(Records drawn from a dataset)
......

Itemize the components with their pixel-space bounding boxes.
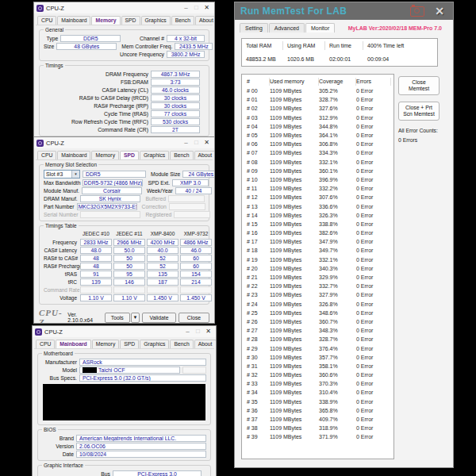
tab-spd[interactable]: SPD [121,16,140,25]
desktop-background: CPU-Z – □ ✕ CPUMainboardMemorySPDGraphic… [0,0,476,476]
memtest-row: # 321109 MBytes360.6%0 Error [242,370,393,379]
minimize-icon[interactable]: – [181,137,191,148]
graphic-bus-value: PCI-Express 3.0 [113,470,202,476]
memtest-cell: 1109 MBytes [270,132,319,138]
cell: Coverage [319,78,356,86]
tab-bench[interactable]: Bench [170,151,193,159]
tab-memory[interactable]: Memory [91,16,120,25]
maximize-icon[interactable]: □ [191,137,202,148]
minimize-icon[interactable]: – [181,2,191,13]
memtest-cell: 0 Error [356,328,391,333]
tools-dropdown-arrow[interactable]: ▾ [131,313,140,323]
row-label: RAS# to CAS# [44,255,79,261]
close-icon[interactable]: ✕ [202,2,212,13]
tab-spd[interactable]: SPD [120,151,139,159]
tab-memory[interactable]: Memory [92,340,120,348]
timings-rows: DRAM Frequency4867.3 MHzFSB:DRAM3:73CAS#… [44,70,205,133]
memtest-cell: # 20 [247,266,270,271]
validate-button[interactable]: Validate [142,313,176,323]
field-row: Cycle Time (tRAS)77 clocks [44,109,205,117]
window-title: CPU-Z [46,5,181,12]
tab-monitor[interactable]: Monitor [305,23,335,33]
memtest-cell: 1109 MBytes [270,310,319,316]
tab-spd[interactable]: SPD [120,340,139,348]
tab-memory[interactable]: Memory [91,151,119,159]
tab-divider [36,25,213,25]
tab-graphics[interactable]: Graphics [140,151,169,159]
timing-value: 1.450 V [180,294,212,301]
memtest-cell: 0 Error [356,257,391,263]
tab-graphics[interactable]: Graphics [141,16,171,25]
close-prtscn-memtest-button[interactable]: Close + Prt Scn Memtest [398,102,440,121]
memtest-cell: # 15 [247,221,270,227]
tab-cpu[interactable]: CPU [36,340,55,348]
tab-bench[interactable]: Bench [170,340,193,348]
memtest-cell: 0 Error [356,97,391,102]
close-button[interactable]: Close [178,313,209,323]
memtest-cell: 0 Error [356,132,391,138]
timing-value: 2966 MHz [113,239,145,246]
timing-value: 187 [147,278,178,286]
minimize-icon[interactable]: – [182,326,193,337]
camera-icon[interactable] [410,6,424,17]
memtest-cell: # 33 [247,381,270,386]
memtest-cell: 1109 MBytes [270,390,319,395]
tab-cpu[interactable]: CPU [37,151,56,159]
field-row: Date10/08/2024 [42,450,206,458]
memtest-cell: 307.6% [319,194,356,200]
memtest-window: Run MemTest For LAB ✕ SettingAdvancedMon… [234,2,454,468]
tab-graphics[interactable]: Graphics [140,340,169,348]
timing-value: 40.0 [147,247,178,254]
tab-about[interactable]: About [194,340,217,348]
close-icon[interactable]: ✕ [432,3,447,19]
close-icon[interactable]: ✕ [203,326,213,337]
tab-advanced[interactable]: Advanced [269,23,305,33]
field-value: SK Hynix [80,195,140,202]
timing-value: 48 [80,263,112,270]
tab-divider [36,159,213,160]
close-memtest-button[interactable]: Close Memtest [398,76,440,95]
memtest-cell: 1109 MBytes [270,434,319,440]
thread-coverage-table[interactable]: #Used memoryCoverageErrors # 001109 MByt… [241,74,394,459]
tab-mainboard[interactable]: Mainboard [57,16,90,25]
tab-about[interactable]: About [195,16,215,25]
redaction-box [43,384,205,420]
memtest-cell: 0 Error [356,213,391,218]
cell: 00:09:04 [363,56,419,62]
info-value-row: 48853.2 MB1020.6 MB02:00:0100:09:04 [242,52,437,66]
field-label: Brand [42,436,74,441]
maximize-icon[interactable]: □ [193,326,203,337]
field-row: Uncore Frequency 3800.2 MHz [44,50,205,58]
tab-mainboard[interactable]: Mainboard [56,340,90,348]
tab-about[interactable]: About [194,151,216,159]
timing-value [147,286,178,294]
memtest-cell: 1109 MBytes [270,283,319,289]
bus-specs-value: PCI-Express 5.0 (32.0 GT/s) [79,374,206,382]
maximize-icon[interactable]: □ [191,2,202,13]
field-label: Buffered [145,196,166,202]
field-label: Mem Controller Freq. [121,44,172,49]
field-value: 530 clocks [151,118,200,125]
memtest-row: # 181109 MBytes349.7%0 Error [242,246,393,255]
tab-mainboard[interactable]: Mainboard [57,151,90,159]
memtest-cell: # 00 [247,88,270,94]
memtest-cell: 0 Error [356,319,391,324]
memtest-cell: 1109 MBytes [270,328,319,333]
tab-cpu[interactable]: CPU [37,16,56,25]
memtest-cell: 0 Error [356,204,391,209]
memtest-cell: # 16 [247,230,270,236]
close-icon[interactable]: ✕ [202,137,212,148]
slot-select-dropdown[interactable]: Slot #3 ▾ [44,170,80,178]
memtest-cell: 409.7% [319,416,356,422]
tools-button[interactable]: Tools [105,313,130,323]
cpuz-spd-window: CPU-Z – □ ✕ CPUMainboardMemorySPDGraphic… [33,136,215,324]
version-text: Ver. 2.10.0.x64 [67,312,99,323]
memtest-row: # 031109 MBytes312.9%0 Error [242,113,393,122]
memtest-cell: # 05 [247,132,270,138]
timing-value: 1.10 V [113,294,145,301]
timing-value: 52 [147,255,178,262]
tab-bench[interactable]: Bench [171,16,194,25]
memtest-cell: 327.6% [319,106,356,111]
tab-setting[interactable]: Setting [240,23,268,33]
memtest-cell: 0 Error [356,355,391,360]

......

* [WORK TO BE COMPLETED] What is needed here is an exact transcription of every record above, with images excluded.

* [ANSWER BOX]
Itemize the components with their pixel-space bounding boxes.
tab-spd[interactable]: SPD [121,16,140,25]
desktop-background: CPU-Z – □ ✕ CPUMainboardMemorySPDGraphic… [0,0,476,476]
memtest-row: # 321109 MBytes360.6%0 Error [242,370,393,379]
minimize-icon[interactable]: – [181,137,191,148]
graphic-bus-value: PCI-Express 3.0 [113,470,202,476]
memtest-cell: 1109 MBytes [270,132,319,138]
cell: Coverage [319,78,356,86]
tab-bench[interactable]: Bench [170,151,193,159]
tab-memory[interactable]: Memory [91,16,120,25]
maximize-icon[interactable]: □ [191,137,202,148]
minimize-icon[interactable]: – [181,2,191,13]
memtest-cell: 0 Error [356,328,391,333]
tools-dropdown-arrow[interactable]: ▾ [131,313,140,323]
row-label: RAS# to CAS# [44,255,79,261]
close-icon[interactable]: ✕ [202,2,212,13]
tab-spd[interactable]: SPD [120,151,139,159]
tab-memory[interactable]: Memory [92,340,120,348]
timings-rows: DRAM Frequency4867.3 MHzFSB:DRAM3:73CAS#… [44,70,205,133]
memtest-cell: # 20 [247,266,270,271]
validate-button[interactable]: Validate [142,313,176,323]
field-row: Cycle Time (tRAS)77 clocks [44,109,205,117]
window-title: CPU-Z [46,5,181,12]
tab-monitor[interactable]: Monitor [305,23,335,33]
memtest-cell: 1109 MBytes [270,310,319,316]
tab-spd[interactable]: SPD [120,340,139,348]
tab-memory[interactable]: Memory [91,151,119,159]
tab-divider [36,25,213,25]
tab-graphics[interactable]: Graphics [140,151,169,159]
timing-value: 1.450 V [180,294,212,301]
memtest-cell: 0 Error [356,257,391,263]
tab-graphics[interactable]: Graphics [141,16,171,25]
close-prtscn-memtest-button[interactable]: Close + Prt Scn Memtest [398,102,440,121]
memtest-cell: # 15 [247,221,270,227]
tab-cpu[interactable]: CPU [36,340,55,348]
tab-bench[interactable]: Bench [170,340,193,348]
memtest-cell: 0 Error [356,97,391,102]
close-button[interactable]: Close [178,313,209,323]
memtest-cell: 0 Error [356,132,391,138]
timing-value: 2966 MHz [113,239,145,246]
timing-value: 187 [147,278,178,286]
minimize-icon[interactable]: – [182,326,193,337]
camera-icon[interactable] [410,6,424,17]
memtest-cell: # 33 [247,381,270,386]
memtest-cell: 1109 MBytes [270,390,319,395]
tab-cpu[interactable]: CPU [37,151,56,159]
field-row: Date10/08/2024 [42,450,206,458]
memtest-cell: 307.6% [319,194,356,200]
memtest-window: Run MemTest For LAB ✕ SettingAdvancedMon… [234,2,454,468]
tab-graphics[interactable]: Graphics [140,340,169,348]
timing-value: 40.0 [147,247,178,254]
tab-about[interactable]: About [194,340,217,348]
close-icon[interactable]: ✕ [432,3,447,19]
close-icon[interactable]: ✕ [203,326,213,337]
tab-advanced[interactable]: Advanced [269,23,305,33]
field-value: SK Hynix [80,195,140,202]
timing-value: 48 [80,263,112,270]
tab-divider [36,159,213,160]
close-memtest-button[interactable]: Close Memtest [398,76,440,95]
memtest-cell: 1109 MBytes [270,434,319,440]
thread-coverage-table[interactable]: #Used memoryCoverageErrors # 001109 MByt… [241,74,394,459]
tab-mainboard[interactable]: Mainboard [57,16,90,25]
tab-about[interactable]: About [195,16,215,25]
redaction-box [43,384,205,420]
memtest-cell: 0 Error [356,213,391,218]
cell: 00:09:04 [363,56,419,62]
info-value-row: 48853.2 MB1020.6 MB02:00:0100:09:04 [242,52,437,66]
field-label: Brand [42,436,74,441]
maximize-icon[interactable]: □ [193,326,203,337]
field-row: Uncore Frequency 3800.2 MHz [44,50,205,58]
tab-mainboard[interactable]: Mainboard [56,340,90,348]
tab-about[interactable]: About [194,151,216,159]
timing-value [147,286,178,294]
memtest-cell: 1109 MBytes [270,283,319,289]
bus-specs-value: PCI-Express 5.0 (32.0 GT/s) [79,374,206,382]
maximize-icon[interactable]: □ [191,2,202,13]
field-label: Buffered [145,196,166,202]
field-label: Mem Controller Freq. [121,44,172,49]
field-value: 530 clocks [151,118,200,125]
memtest-row: # 181109 MBytes349.7%0 Error [242,246,393,255]
tab-mainboard[interactable]: Mainboard [57,151,90,159]
memtest-cell: # 00 [247,88,270,94]
memtest-cell: 0 Error [356,319,391,324]
memtest-cell: 1109 MBytes [270,328,319,333]
tab-cpu[interactable]: CPU [37,16,56,25]
memtest-cell: 0 Error [356,204,391,209]
memtest-cell: # 16 [247,230,270,236]
close-icon[interactable]: ✕ [202,137,212,148]
slot-select-dropdown[interactable]: Slot #3 ▾ [44,170,80,178]
memtest-cell: 409.7% [319,416,356,422]
tools-button[interactable]: Tools [105,313,130,323]
cpuz-spd-window: CPU-Z – □ ✕ CPUMainboardMemorySPDGraphic… [33,136,215,324]
version-text: Ver. 2.10.0.x64 [67,312,99,323]
memtest-row: # 031109 MBytes312.9%0 Error [242,113,393,122]
memtest-cell: # 05 [247,132,270,138]
timing-value: 1.10 V [113,294,145,301]
timing-value: 52 [147,255,178,262]
tab-bench[interactable]: Bench [171,16,194,25]
memtest-cell: 327.6% [319,106,356,111]
tab-setting[interactable]: Setting [240,23,268,33]
memtest-cell: 0 Error [356,355,391,360]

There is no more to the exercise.